There were no reports of societal abuses or discrimination based on religious affiliation, belief, and practice, although tensions between some Christian churches and indigenous Christian groups on issues of polygamy, modern medicine, education, and political exclusion continued.
As in the previous year, some Christian groups blamed indigenous Christian groups, particularly the Apostolic community in Marange, for increasing HIV/AIDS rates in the community by discouraging condom use and preventing HIV/AIDS education, as well as encouraging polygamy with young girls. Civil society groups and health NGOs continued to reach out to the Apostolic community in Marange and other areas on this issue to mitigate the concerns. Religious leaders from a wide spectrum of groups continued to discuss these matters productively in interfaith council meetings, where Christian groups were in the strong majority.

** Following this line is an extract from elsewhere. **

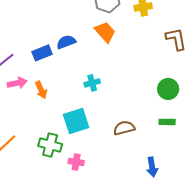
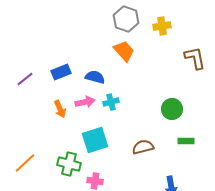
blue semicircle: (66, 42) -> (95, 77), moved, turned 36
pink arrow: (17, 83) -> (85, 102), moved
green circle: (168, 89) -> (172, 109), moved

Catholic, Anglican, Methodist, Salvation Army, Lutheran, Presbyterian, and Seventh-day Adventist churches continued to build and operate primary and secondary schools. The United Methodist, Catholic, and Seventh-day Adventist Churches all operated private universities. Christian schools, the majority of which were Catholic, constituted one-third of all schools. Islamic, Hindu, and Jewish groups operated primary and secondary schools in major urban areas such as Harare and Bulawayo. Many private religious schools were religiously diverse and welcomed students from different faiths.